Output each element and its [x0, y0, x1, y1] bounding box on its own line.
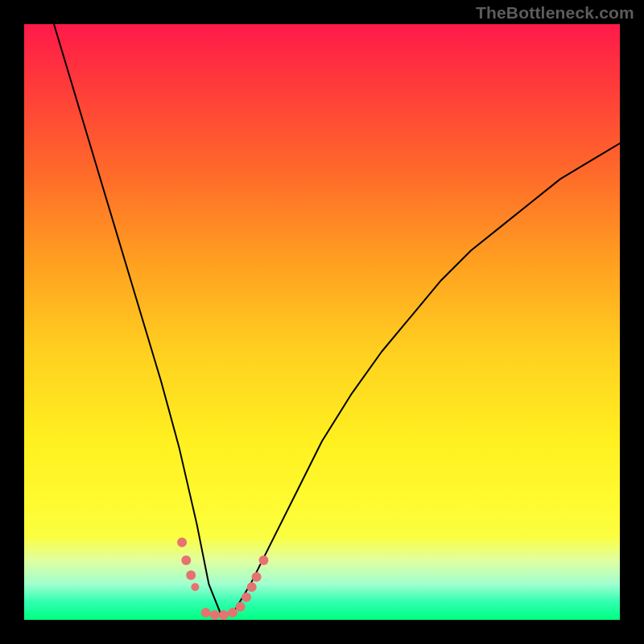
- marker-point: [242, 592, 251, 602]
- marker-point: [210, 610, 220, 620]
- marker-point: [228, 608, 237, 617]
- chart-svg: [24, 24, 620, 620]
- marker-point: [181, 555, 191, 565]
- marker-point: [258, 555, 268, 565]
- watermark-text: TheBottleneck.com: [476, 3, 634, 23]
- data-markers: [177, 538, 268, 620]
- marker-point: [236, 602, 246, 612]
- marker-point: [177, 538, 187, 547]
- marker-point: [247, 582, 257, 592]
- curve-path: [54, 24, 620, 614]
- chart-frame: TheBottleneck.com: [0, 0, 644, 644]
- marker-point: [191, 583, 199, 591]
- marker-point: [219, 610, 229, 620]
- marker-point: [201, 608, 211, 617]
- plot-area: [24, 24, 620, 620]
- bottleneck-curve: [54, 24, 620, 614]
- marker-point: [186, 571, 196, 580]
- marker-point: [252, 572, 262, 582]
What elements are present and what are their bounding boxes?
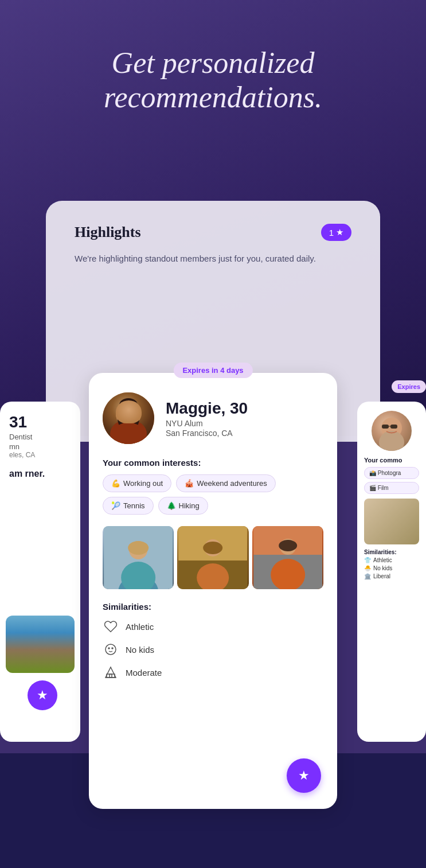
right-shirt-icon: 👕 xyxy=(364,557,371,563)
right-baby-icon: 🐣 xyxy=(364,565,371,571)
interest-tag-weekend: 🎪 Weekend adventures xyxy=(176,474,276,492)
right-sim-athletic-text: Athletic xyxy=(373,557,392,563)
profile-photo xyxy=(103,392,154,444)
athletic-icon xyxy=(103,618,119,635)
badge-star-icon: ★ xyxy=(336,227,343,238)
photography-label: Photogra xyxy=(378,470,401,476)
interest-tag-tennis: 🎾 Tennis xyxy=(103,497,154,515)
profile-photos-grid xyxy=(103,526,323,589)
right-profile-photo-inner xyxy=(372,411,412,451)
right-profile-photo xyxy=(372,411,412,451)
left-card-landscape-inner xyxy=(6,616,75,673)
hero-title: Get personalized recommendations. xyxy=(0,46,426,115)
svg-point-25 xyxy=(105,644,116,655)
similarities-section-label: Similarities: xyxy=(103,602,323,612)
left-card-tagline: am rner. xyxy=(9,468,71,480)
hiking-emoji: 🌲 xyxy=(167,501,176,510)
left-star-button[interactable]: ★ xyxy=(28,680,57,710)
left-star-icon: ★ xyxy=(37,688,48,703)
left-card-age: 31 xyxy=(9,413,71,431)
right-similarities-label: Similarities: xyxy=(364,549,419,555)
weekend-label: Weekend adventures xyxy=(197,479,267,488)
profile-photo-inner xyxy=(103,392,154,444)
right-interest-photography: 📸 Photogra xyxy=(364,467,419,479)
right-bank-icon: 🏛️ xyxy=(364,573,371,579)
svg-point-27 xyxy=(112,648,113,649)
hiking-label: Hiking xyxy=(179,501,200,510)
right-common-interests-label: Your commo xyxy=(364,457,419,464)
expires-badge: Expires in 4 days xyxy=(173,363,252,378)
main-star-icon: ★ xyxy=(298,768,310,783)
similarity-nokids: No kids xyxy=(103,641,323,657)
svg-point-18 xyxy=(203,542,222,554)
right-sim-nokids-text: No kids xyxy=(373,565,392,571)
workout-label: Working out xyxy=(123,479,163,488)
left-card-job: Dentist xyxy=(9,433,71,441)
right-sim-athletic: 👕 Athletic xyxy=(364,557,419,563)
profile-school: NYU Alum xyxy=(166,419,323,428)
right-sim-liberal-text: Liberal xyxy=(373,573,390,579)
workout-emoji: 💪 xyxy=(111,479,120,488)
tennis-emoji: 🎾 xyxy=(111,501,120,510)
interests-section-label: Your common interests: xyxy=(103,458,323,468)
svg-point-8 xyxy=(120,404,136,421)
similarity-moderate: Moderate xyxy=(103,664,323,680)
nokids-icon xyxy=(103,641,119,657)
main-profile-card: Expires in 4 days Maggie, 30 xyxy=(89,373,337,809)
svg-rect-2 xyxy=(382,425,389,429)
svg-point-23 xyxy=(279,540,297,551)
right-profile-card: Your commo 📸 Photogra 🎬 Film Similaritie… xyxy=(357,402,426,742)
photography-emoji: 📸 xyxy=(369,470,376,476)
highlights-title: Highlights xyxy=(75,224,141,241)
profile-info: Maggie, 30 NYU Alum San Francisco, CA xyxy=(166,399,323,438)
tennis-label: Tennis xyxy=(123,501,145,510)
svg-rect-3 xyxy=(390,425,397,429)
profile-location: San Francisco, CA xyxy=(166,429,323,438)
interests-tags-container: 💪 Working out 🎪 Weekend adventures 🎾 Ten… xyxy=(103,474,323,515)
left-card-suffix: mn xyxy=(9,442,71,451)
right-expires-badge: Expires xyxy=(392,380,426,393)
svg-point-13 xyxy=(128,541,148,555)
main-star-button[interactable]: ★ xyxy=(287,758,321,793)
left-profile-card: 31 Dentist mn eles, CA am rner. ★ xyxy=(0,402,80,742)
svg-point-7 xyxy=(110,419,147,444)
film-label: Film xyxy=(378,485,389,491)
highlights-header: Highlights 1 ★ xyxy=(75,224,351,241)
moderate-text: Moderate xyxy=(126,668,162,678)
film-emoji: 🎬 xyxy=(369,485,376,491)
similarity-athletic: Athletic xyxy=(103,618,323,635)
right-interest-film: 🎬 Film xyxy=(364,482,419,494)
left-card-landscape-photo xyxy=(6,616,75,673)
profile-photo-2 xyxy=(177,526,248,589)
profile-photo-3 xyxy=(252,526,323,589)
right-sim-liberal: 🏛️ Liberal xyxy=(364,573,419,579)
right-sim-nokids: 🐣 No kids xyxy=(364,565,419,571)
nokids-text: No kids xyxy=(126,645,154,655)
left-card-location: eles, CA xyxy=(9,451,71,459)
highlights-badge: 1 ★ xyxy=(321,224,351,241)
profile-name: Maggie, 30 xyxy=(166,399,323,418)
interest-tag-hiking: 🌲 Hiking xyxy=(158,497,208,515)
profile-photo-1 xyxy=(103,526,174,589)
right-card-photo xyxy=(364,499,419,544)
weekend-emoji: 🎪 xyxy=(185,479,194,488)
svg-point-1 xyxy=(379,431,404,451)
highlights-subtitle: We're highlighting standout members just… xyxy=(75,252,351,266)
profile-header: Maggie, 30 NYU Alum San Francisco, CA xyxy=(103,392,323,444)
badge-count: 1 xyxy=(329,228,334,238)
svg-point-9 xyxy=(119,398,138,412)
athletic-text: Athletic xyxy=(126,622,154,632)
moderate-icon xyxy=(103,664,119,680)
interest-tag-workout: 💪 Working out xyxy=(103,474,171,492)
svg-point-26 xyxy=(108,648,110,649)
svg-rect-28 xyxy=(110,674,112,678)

Work order: All of the data above must be printed exactly, minus its pictures.

Written answer:
Output each element and its [x0, y0, x1, y1] bounding box on its own line.
- marker-point: [242, 592, 251, 602]
- marker-point: [210, 610, 220, 620]
- marker-point: [228, 608, 237, 617]
- chart-svg: [24, 24, 620, 620]
- marker-point: [181, 555, 191, 565]
- marker-point: [258, 555, 268, 565]
- watermark-text: TheBottleneck.com: [476, 3, 634, 23]
- data-markers: [177, 538, 268, 620]
- marker-point: [236, 602, 246, 612]
- marker-point: [177, 538, 187, 547]
- marker-point: [247, 582, 257, 592]
- curve-path: [54, 24, 620, 614]
- chart-frame: TheBottleneck.com: [0, 0, 644, 644]
- marker-point: [191, 583, 199, 591]
- marker-point: [219, 610, 229, 620]
- marker-point: [201, 608, 211, 617]
- plot-area: [24, 24, 620, 620]
- bottleneck-curve: [54, 24, 620, 614]
- marker-point: [186, 571, 196, 580]
- marker-point: [252, 572, 262, 582]
What elements are present and what are their bounding boxes?
right-shirt-icon: 👕 xyxy=(364,557,371,563)
right-baby-icon: 🐣 xyxy=(364,565,371,571)
interest-tag-weekend: 🎪 Weekend adventures xyxy=(176,474,276,492)
right-sim-athletic-text: Athletic xyxy=(373,557,392,563)
profile-photo xyxy=(103,392,154,444)
athletic-icon xyxy=(103,618,119,635)
badge-star-icon: ★ xyxy=(336,227,343,238)
photography-label: Photogra xyxy=(378,470,401,476)
interest-tag-tennis: 🎾 Tennis xyxy=(103,497,154,515)
profile-photos-grid xyxy=(103,526,323,589)
right-profile-photo-inner xyxy=(372,411,412,451)
right-profile-photo xyxy=(372,411,412,451)
left-card-landscape-inner xyxy=(6,616,75,673)
hero-title: Get personalized recommendations. xyxy=(0,46,426,115)
svg-point-25 xyxy=(105,644,116,655)
similarities-section-label: Similarities: xyxy=(103,602,323,612)
left-card-tagline: am rner. xyxy=(9,468,71,480)
hiking-emoji: 🌲 xyxy=(167,501,176,510)
left-star-button[interactable]: ★ xyxy=(28,680,57,710)
left-star-icon: ★ xyxy=(37,688,48,703)
left-card-age: 31 xyxy=(9,413,71,431)
right-similarities-label: Similarities: xyxy=(364,549,419,555)
weekend-label: Weekend adventures xyxy=(197,479,267,488)
profile-photo-inner xyxy=(103,392,154,444)
right-interest-photography: 📸 Photogra xyxy=(364,467,419,479)
right-bank-icon: 🏛️ xyxy=(364,573,371,579)
svg-point-27 xyxy=(112,648,113,649)
hiking-label: Hiking xyxy=(179,501,200,510)
right-common-interests-label: Your commo xyxy=(364,457,419,464)
expires-badge: Expires in 4 days xyxy=(173,363,252,378)
main-star-icon: ★ xyxy=(298,768,310,783)
similarity-nokids: No kids xyxy=(103,641,323,657)
svg-point-18 xyxy=(203,542,222,554)
right-sim-nokids-text: No kids xyxy=(373,565,392,571)
workout-label: Working out xyxy=(123,479,163,488)
left-card-job: Dentist xyxy=(9,433,71,441)
right-sim-athletic: 👕 Athletic xyxy=(364,557,419,563)
profile-school: NYU Alum xyxy=(166,419,323,428)
right-sim-liberal-text: Liberal xyxy=(373,573,390,579)
workout-emoji: 💪 xyxy=(111,479,120,488)
tennis-emoji: 🎾 xyxy=(111,501,120,510)
interests-section-label: Your common interests: xyxy=(103,458,323,468)
svg-point-8 xyxy=(120,404,136,421)
similarity-moderate: Moderate xyxy=(103,664,323,680)
nokids-icon xyxy=(103,641,119,657)
main-profile-card: Expires in 4 days Maggie, 30 xyxy=(89,373,337,809)
svg-rect-2 xyxy=(382,425,389,429)
svg-point-23 xyxy=(279,540,297,551)
right-profile-card: Your commo 📸 Photogra 🎬 Film Similaritie… xyxy=(357,402,426,742)
photography-emoji: 📸 xyxy=(369,470,376,476)
highlights-title: Highlights xyxy=(75,224,141,241)
profile-info: Maggie, 30 NYU Alum San Francisco, CA xyxy=(166,399,323,438)
tennis-label: Tennis xyxy=(123,501,145,510)
svg-rect-3 xyxy=(390,425,397,429)
profile-location: San Francisco, CA xyxy=(166,429,323,438)
interests-tags-container: 💪 Working out 🎪 Weekend adventures 🎾 Ten… xyxy=(103,474,323,515)
left-card-suffix: mn xyxy=(9,442,71,451)
right-expires-badge: Expires xyxy=(392,380,426,393)
svg-point-13 xyxy=(128,541,148,555)
main-star-button[interactable]: ★ xyxy=(287,758,321,793)
left-profile-card: 31 Dentist mn eles, CA am rner. ★ xyxy=(0,402,80,742)
svg-point-7 xyxy=(110,419,147,444)
film-label: Film xyxy=(378,485,389,491)
highlights-header: Highlights 1 ★ xyxy=(75,224,351,241)
moderate-text: Moderate xyxy=(126,668,162,678)
film-emoji: 🎬 xyxy=(369,485,376,491)
similarity-athletic: Athletic xyxy=(103,618,323,635)
right-interest-film: 🎬 Film xyxy=(364,482,419,494)
left-card-landscape-photo xyxy=(6,616,75,673)
profile-photo-2 xyxy=(177,526,248,589)
profile-photo-3 xyxy=(252,526,323,589)
right-sim-liberal: 🏛️ Liberal xyxy=(364,573,419,579)
right-sim-nokids: 🐣 No kids xyxy=(364,565,419,571)
nokids-text: No kids xyxy=(126,645,154,655)
left-card-location: eles, CA xyxy=(9,451,71,459)
highlights-badge: 1 ★ xyxy=(321,224,351,241)
profile-name: Maggie, 30 xyxy=(166,399,323,418)
interest-tag-hiking: 🌲 Hiking xyxy=(158,497,208,515)
profile-photo-1 xyxy=(103,526,174,589)
right-card-photo xyxy=(364,499,419,544)
weekend-emoji: 🎪 xyxy=(185,479,194,488)
svg-point-1 xyxy=(379,431,404,451)
highlights-subtitle: We're highlighting standout members just… xyxy=(75,252,351,266)
profile-header: Maggie, 30 NYU Alum San Francisco, CA xyxy=(103,392,323,444)
badge-count: 1 xyxy=(329,228,334,238)
svg-point-9 xyxy=(119,398,138,412)
athletic-text: Athletic xyxy=(126,622,154,632)
moderate-icon xyxy=(103,664,119,680)
interest-tag-workout: 💪 Working out xyxy=(103,474,171,492)
svg-point-26 xyxy=(108,648,110,649)
svg-rect-28 xyxy=(110,674,112,678)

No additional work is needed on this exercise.